> **Instructions to follow**
From the first line of the entries down to the line with "若松町 (149, 1069)", write out every line exactly; that last line counts, but pictures do not.

> **Dataset**

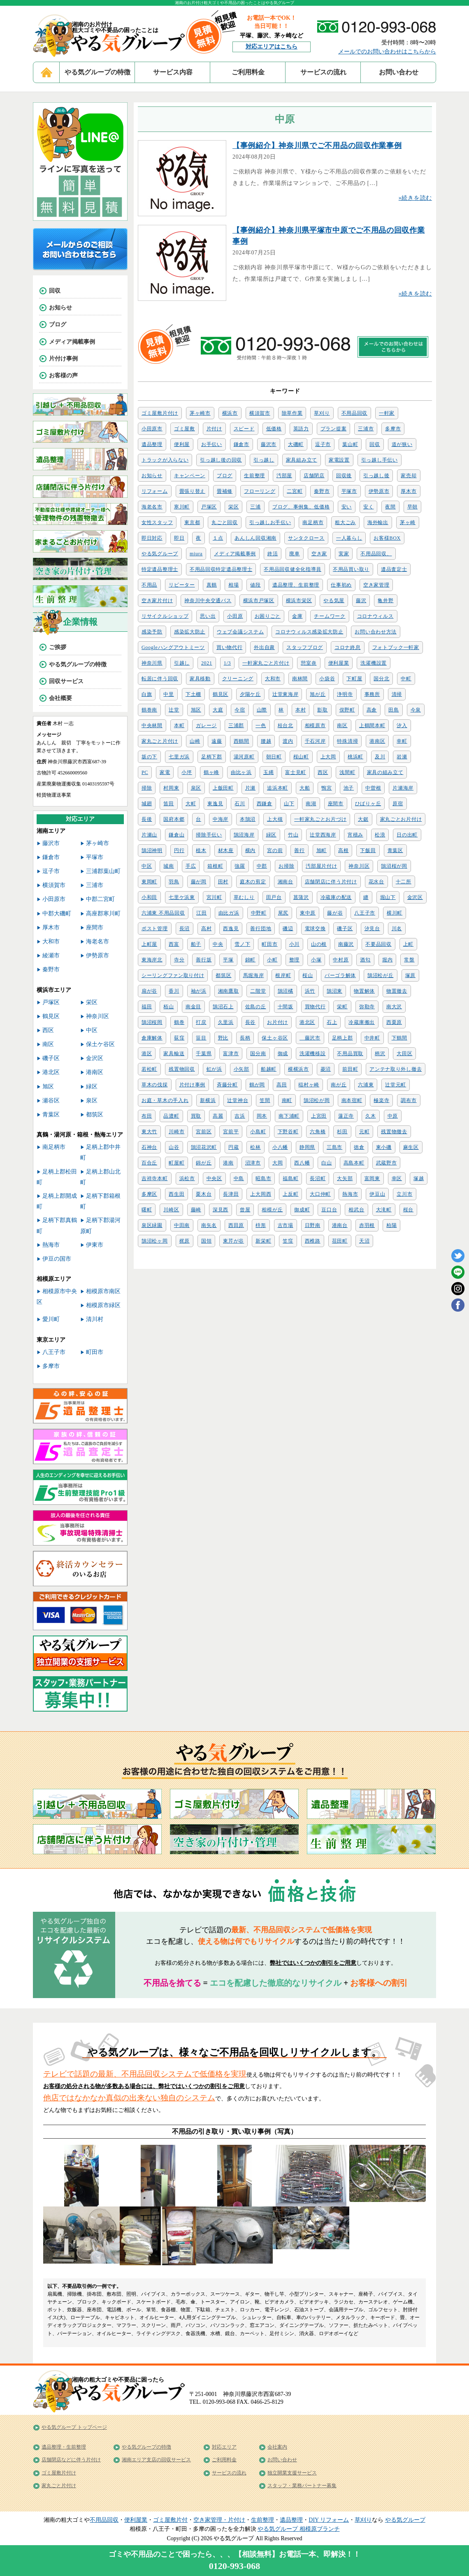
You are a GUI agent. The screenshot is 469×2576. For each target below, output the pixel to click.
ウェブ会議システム (240, 632)
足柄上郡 (342, 1038)
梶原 (184, 1241)
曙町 (147, 1210)
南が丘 (338, 1085)
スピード (244, 429)
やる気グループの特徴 (97, 72)
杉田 (342, 1131)
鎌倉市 (241, 444)
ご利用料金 (248, 72)
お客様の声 (63, 375)
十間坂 (285, 1007)
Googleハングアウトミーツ (173, 647)
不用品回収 (354, 413)
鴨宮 (326, 788)
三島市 (334, 1147)
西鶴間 (241, 741)
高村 (206, 928)
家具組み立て (301, 460)
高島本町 (354, 1163)
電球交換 (315, 928)
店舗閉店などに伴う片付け (71, 2460)
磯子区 (345, 928)
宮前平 (231, 1131)
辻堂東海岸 (285, 694)
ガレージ (206, 725)
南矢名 (209, 1225)
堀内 (387, 960)
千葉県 (203, 1053)
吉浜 (239, 1116)
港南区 (377, 741)
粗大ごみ (345, 522)
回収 (374, 444)
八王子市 (364, 913)
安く (368, 507)
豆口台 (329, 1210)
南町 (287, 1100)
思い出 (208, 616)
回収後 (344, 475)
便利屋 (182, 444)
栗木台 (203, 1194)
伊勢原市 (379, 491)
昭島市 (263, 1178)
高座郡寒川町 (103, 913)
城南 (168, 866)
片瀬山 (149, 835)
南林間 (300, 679)
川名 (397, 928)
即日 (179, 538)
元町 (364, 1131)
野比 (223, 1038)
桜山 (307, 975)
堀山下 (388, 897)
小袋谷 (327, 679)
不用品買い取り (351, 569)
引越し (182, 663)
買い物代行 (229, 647)
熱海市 (350, 1194)
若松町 (149, 1069)
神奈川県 (152, 663)
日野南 (312, 1225)
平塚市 (349, 491)
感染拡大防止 (189, 632)
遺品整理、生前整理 (295, 585)
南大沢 (394, 1007)
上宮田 (319, 1116)
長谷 (250, 1022)
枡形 (260, 1225)
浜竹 (310, 991)
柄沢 (380, 1053)
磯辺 (288, 928)
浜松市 (187, 1178)
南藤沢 (346, 944)
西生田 (176, 1194)
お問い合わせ (398, 72)
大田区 (404, 1053)
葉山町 (350, 444)
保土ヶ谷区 (275, 1038)
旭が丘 (317, 694)
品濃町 (171, 1116)
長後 (147, 819)
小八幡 (280, 1147)
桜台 (408, 1210)
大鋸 (363, 819)
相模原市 (315, 725)
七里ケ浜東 (182, 897)
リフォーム (155, 491)
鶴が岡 (257, 1085)
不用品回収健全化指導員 (292, 569)
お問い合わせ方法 (376, 632)
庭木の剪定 (253, 882)
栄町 (342, 1007)
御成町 (302, 1210)
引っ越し (263, 460)
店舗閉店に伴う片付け (331, 882)
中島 (239, 1178)
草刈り (322, 413)
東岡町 (149, 882)
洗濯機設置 (373, 663)
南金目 (193, 1007)
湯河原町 (244, 757)
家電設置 (339, 460)
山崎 (195, 741)
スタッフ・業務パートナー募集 (302, 2485)
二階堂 (258, 991)
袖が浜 (199, 991)
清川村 (94, 1319)
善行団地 (260, 928)
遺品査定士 (394, 569)
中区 (147, 866)
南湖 (311, 803)
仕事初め (341, 585)
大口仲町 (320, 1194)
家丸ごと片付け (160, 741)
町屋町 (176, 1163)
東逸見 (215, 803)
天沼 (364, 1241)
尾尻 (283, 913)
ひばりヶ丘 (368, 803)
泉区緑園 (152, 1225)
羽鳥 (174, 882)
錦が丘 (203, 1163)
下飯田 (368, 850)
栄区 (233, 507)
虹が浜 (214, 1069)
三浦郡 (236, 725)
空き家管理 (376, 585)
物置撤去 (396, 991)
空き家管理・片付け (219, 2520)
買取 (196, 1116)
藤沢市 (268, 444)
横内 (250, 850)
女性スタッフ (157, 522)
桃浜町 (355, 757)
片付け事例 (192, 1085)
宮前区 (203, 1131)
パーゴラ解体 (340, 975)
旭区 (196, 710)
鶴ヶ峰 (211, 772)
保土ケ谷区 (100, 1044)
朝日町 (274, 757)
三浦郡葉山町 (103, 871)
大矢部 (345, 1178)
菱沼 (325, 1069)
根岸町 (283, 975)
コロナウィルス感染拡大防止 (309, 632)
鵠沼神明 (152, 850)
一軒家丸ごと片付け (265, 663)
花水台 (376, 882)
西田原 (236, 1225)
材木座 (226, 850)
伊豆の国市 (56, 1259)
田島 (393, 710)
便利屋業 (338, 663)
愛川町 (51, 1319)
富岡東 (372, 1178)
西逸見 (231, 928)
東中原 (308, 913)
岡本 (262, 1116)
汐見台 (372, 928)
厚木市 (408, 491)
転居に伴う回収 (160, 679)
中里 (168, 694)
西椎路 (312, 1241)
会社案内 (277, 2447)
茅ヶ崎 (408, 522)
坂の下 (149, 757)
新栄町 (263, 1241)
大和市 (273, 679)
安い (346, 507)
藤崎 (196, 1210)
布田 (147, 1116)
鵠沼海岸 (244, 835)
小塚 (316, 960)
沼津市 (253, 1163)
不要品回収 (378, 944)
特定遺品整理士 (160, 569)
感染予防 (152, 632)
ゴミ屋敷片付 (170, 2520)
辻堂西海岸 (323, 835)
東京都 (192, 522)
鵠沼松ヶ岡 (155, 1241)
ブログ (224, 475)
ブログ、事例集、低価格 (301, 507)
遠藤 (216, 741)
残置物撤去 (394, 1131)
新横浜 (208, 1100)
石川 (239, 803)
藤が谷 (335, 913)
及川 (380, 757)
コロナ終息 (347, 647)
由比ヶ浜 (241, 772)
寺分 (179, 960)
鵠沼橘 (285, 991)
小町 (272, 960)
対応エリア (224, 2447)
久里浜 (226, 1022)
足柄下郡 (211, 757)
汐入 (402, 725)
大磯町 (296, 444)
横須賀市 (259, 413)
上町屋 (149, 944)
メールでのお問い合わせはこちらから (387, 52)
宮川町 (214, 897)
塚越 (418, 1178)
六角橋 (317, 1131)
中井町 (372, 1038)
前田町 (350, 1069)
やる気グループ (160, 554)
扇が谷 (149, 991)
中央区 (214, 1178)
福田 (147, 1007)
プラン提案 (333, 429)
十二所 (403, 882)
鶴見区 (220, 694)
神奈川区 (358, 866)
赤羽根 (367, 1225)
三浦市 (366, 429)
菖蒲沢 (301, 897)
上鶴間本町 (372, 725)
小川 (294, 944)
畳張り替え (192, 491)
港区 (147, 1053)
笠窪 (288, 1241)
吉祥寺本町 (155, 1178)
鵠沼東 (334, 991)
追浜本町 (277, 788)
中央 (218, 944)
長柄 (245, 1038)
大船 (305, 788)
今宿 (239, 710)
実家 (344, 554)
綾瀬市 (51, 955)
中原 (393, 1116)
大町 (191, 803)
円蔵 (233, 1147)
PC (145, 772)
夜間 (390, 507)
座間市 (336, 803)
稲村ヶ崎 (308, 1085)
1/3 (227, 663)
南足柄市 (312, 522)
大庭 (218, 710)
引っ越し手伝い (379, 460)
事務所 (372, 694)
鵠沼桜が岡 (394, 866)
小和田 (149, 897)
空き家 (319, 554)
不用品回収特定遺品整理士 (221, 569)
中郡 (262, 866)
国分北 (381, 679)
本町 (179, 725)
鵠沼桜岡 (152, 1022)
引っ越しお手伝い (270, 522)
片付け (214, 429)
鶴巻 (179, 1022)
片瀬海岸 (402, 788)
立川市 (404, 1194)
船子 (196, 944)
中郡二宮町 (100, 899)
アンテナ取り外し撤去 (395, 1069)
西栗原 (394, 1022)
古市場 (285, 1225)
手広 (191, 866)
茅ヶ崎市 (200, 413)
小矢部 (241, 1069)
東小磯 (384, 1147)
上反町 (290, 1194)
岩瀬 (402, 757)
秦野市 (322, 491)
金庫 (297, 616)
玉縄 (268, 772)
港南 (228, 1163)
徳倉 (359, 1147)
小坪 (186, 772)
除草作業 (292, 413)
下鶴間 (399, 1038)
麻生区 (411, 1147)
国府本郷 (173, 819)
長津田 (231, 1194)
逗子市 (323, 444)
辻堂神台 (237, 1100)
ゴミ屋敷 (184, 429)
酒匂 (365, 960)
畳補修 (224, 491)
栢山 (168, 1007)
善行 (299, 850)
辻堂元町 (395, 1085)
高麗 (218, 1116)
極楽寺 (381, 1100)
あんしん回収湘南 (255, 538)
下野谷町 (288, 1131)
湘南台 (285, 882)
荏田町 (340, 1241)
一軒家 (387, 413)
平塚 (228, 960)
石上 (332, 1022)
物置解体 (364, 991)
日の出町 (407, 835)
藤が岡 (199, 882)
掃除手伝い (209, 835)
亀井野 (385, 600)
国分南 (258, 1053)
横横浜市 (298, 1069)
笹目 (201, 1038)
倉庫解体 (152, 1038)
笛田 (168, 803)
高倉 (372, 710)
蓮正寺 (346, 1116)
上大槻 (275, 819)
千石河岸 (315, 741)
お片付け (277, 1022)
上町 (408, 944)
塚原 (410, 975)
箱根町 (215, 866)
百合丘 (149, 1163)
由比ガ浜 (228, 913)
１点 (218, 538)
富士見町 (295, 772)
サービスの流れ (323, 72)
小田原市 (152, 429)
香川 (174, 991)
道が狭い (402, 444)
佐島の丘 (255, 1007)
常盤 (409, 960)
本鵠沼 (247, 819)
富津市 (231, 1053)
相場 (233, 585)
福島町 (290, 1178)
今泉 (416, 710)
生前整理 (254, 475)
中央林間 (152, 725)
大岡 (277, 1163)
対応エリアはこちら (271, 47)
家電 (165, 772)
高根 (343, 850)
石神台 (149, 1147)
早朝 (412, 507)
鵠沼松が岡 (317, 1100)
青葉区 (395, 850)
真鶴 (212, 585)
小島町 (258, 1131)
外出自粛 (264, 647)
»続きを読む (415, 198)
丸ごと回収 (224, 522)
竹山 (293, 835)
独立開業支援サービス (292, 2473)
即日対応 (152, 538)
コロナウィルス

> **Solution**
You are a GUI agent. The screenshot is 469×2576. For each target below, output the pixel to click.
ウェブ会議システム (240, 632)
足柄上郡 (342, 1038)
梶原 (184, 1241)
曙町 (147, 1210)
南が丘 (338, 1085)
スピード (244, 429)
やる気グループの特徴 (97, 72)
杉田 (342, 1131)
鎌倉市 (241, 444)
ご利用料金 (248, 72)
お客様の声 (63, 375)
十間坂 (285, 1007)
Googleハングアウトミーツ (173, 647)
不用品回収 (354, 413)
鴨宮 (326, 788)
三島市 (334, 1147)
西鶴間 (241, 741)
高村 (206, 928)
家具組み立て (301, 460)
高島本町 (354, 1163)
電球交換 (315, 928)
店舗閉店などに伴う片付け (71, 2460)
磯子区 (345, 928)
宮前平 (231, 1131)
辻堂東海岸 (285, 694)
ガレージ (206, 725)
南矢名 (209, 1225)
堀内 (387, 960)
千葉県 (203, 1053)
吉浜 (239, 1116)
港南区 (377, 741)
粗大ごみ (345, 522)
回収 (374, 444)
八王子市 (364, 913)
安く (368, 507)
豆口台 (329, 1210)
南町 (287, 1100)
思い出 (208, 616)
回収後 (344, 475)
便利屋 (182, 444)
栗木台 (203, 1194)
伊勢原市 (379, 491)
昭島市 (263, 1178)
高座郡寒川町 (103, 913)
城南 (168, 866)
片瀬山 (149, 835)
南林間 (300, 679)
川名 (397, 928)
即日 (179, 538)
元町 (364, 1131)
野比 (223, 1038)
桜山 (307, 975)
堀山下 (388, 897)
小袋谷 (327, 679)
不用品買い取り (351, 569)
引越し (182, 663)
買い物代行 (229, 647)
熱海市 (350, 1194)
若松町 (149, 1069)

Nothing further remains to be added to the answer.